Input material:
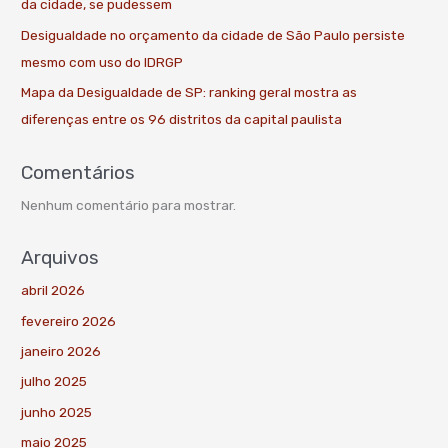
da cidade, se pudessem
Desigualdade no orçamento da cidade de São Paulo persiste
mesmo com uso do IDRGP
Mapa da Desigualdade de SP: ranking geral mostra as
diferenças entre os 96 distritos da capital paulista
Comentários
Nenhum comentário para mostrar.
Arquivos
abril 2026
fevereiro 2026
janeiro 2026
julho 2025
junho 2025
maio 2025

What this task involves:
Should a picture appear among the entries above, omit it and repeat everything else exactly.

Answer to this problem:
da cidade, se pudessem
Desigualdade no orçamento da cidade de São Paulo persiste
mesmo com uso do IDRGP
Mapa da Desigualdade de SP: ranking geral mostra as
diferenças entre os 96 distritos da capital paulista
Comentários
Nenhum comentário para mostrar.
Arquivos
abril 2026
fevereiro 2026
janeiro 2026
julho 2025
junho 2025
maio 2025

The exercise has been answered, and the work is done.